## DESCRIPTION OF THE TASK
Print every entry below again. Nothing may differ from the original.

Saved entries
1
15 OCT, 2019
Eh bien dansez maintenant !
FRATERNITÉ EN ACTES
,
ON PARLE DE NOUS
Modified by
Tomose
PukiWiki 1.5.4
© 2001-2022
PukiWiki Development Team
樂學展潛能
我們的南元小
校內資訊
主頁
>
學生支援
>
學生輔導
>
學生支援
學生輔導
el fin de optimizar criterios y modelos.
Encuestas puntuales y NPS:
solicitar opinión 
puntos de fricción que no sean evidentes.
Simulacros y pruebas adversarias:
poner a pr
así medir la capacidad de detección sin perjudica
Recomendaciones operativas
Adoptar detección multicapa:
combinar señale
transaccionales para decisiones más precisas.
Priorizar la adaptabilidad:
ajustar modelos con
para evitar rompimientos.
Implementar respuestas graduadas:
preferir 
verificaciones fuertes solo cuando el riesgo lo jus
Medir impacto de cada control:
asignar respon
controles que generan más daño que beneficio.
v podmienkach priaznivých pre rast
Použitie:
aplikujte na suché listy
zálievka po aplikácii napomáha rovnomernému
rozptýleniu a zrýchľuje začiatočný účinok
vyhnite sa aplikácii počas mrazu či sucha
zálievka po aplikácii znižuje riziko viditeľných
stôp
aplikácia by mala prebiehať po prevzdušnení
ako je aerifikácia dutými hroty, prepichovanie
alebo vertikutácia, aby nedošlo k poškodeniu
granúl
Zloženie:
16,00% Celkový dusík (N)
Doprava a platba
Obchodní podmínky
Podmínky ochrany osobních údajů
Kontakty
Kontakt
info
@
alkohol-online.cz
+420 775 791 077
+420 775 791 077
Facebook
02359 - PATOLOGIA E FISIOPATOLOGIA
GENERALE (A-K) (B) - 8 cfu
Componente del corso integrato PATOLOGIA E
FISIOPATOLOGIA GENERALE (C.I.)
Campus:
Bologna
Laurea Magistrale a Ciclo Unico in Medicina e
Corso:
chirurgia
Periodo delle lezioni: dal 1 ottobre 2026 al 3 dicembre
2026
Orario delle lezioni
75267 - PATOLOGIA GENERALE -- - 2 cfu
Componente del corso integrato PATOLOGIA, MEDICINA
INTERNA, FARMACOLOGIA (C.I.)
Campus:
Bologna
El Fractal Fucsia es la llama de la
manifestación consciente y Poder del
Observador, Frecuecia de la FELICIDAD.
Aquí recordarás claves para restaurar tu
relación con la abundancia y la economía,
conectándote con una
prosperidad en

## OUTPUT FOR THIS EXERCISE
1
15 OCT, 2019
Eh bien dansez maintenant !
FRATERNITÉ EN ACTES
,
ON PARLE DE NOUS
Modified by
Tomose
PukiWiki 1.5.4
© 2001-2022
PukiWiki Development Team
樂學展潛能
我們的南元小
校內資訊
主頁
>
學生支援
>
學生輔導
>
學生支援
學生輔導
el fin de optimizar criterios y modelos.
Encuestas puntuales y NPS:
solicitar opinión 
puntos de fricción que no sean evidentes.
Simulacros y pruebas adversarias:
poner a pr
así medir la capacidad de detección sin perjudica
Recomendaciones operativas
Adoptar detección multicapa:
combinar señale
transaccionales para decisiones más precisas.
Priorizar la adaptabilidad:
ajustar modelos con
para evitar rompimientos.
Implementar respuestas graduadas:
preferir 
verificaciones fuertes solo cuando el riesgo lo jus
Medir impacto de cada control:
asignar respon
controles que generan más daño que beneficio.
v podmienkach priaznivých pre rast
Použitie:
aplikujte na suché listy
zálievka po aplikácii napomáha rovnomernému
rozptýleniu a zrýchľuje začiatočný účinok
vyhnite sa aplikácii počas mrazu či sucha
zálievka po aplikácii znižuje riziko viditeľných
stôp
aplikácia by mala prebiehať po prevzdušnení
ako je aerifikácia dutými hroty, prepichovanie
alebo vertikutácia, aby nedošlo k poškodeniu
granúl
Zloženie:
16,00% Celkový dusík (N)
Doprava a platba
Obchodní podmínky
Podmínky ochrany osobních údajů
Kontakty
Kontakt
info
@
alkohol-online.cz
+420 775 791 077
+420 775 791 077
Facebook
02359 - PATOLOGIA E FISIOPATOLOGIA
GENERALE (A-K) (B) - 8 cfu
Componente del corso integrato PATOLOGIA E
FISIOPATOLOGIA GENERALE (C.I.)
Campus:
Bologna
Laurea Magistrale a Ciclo Unico in Medicina e
Corso:
chirurgia
Periodo delle lezioni: dal 1 ottobre 2026 al 3 dicembre
2026
Orario delle lezioni
75267 - PATOLOGIA GENERALE -- - 2 cfu
Componente del corso integrato PATOLOGIA, MEDICINA
INTERNA, FARMACOLOGIA (C.I.)
Campus:
Bologna
El Fractal Fucsia es la llama de la
manifestación consciente y Poder del
Observador, Frecuecia de la FELICIDAD.
Aquí recordarás claves para restaurar tu
relación con la abundancia y la economía,
conectándote con una
prosperidad en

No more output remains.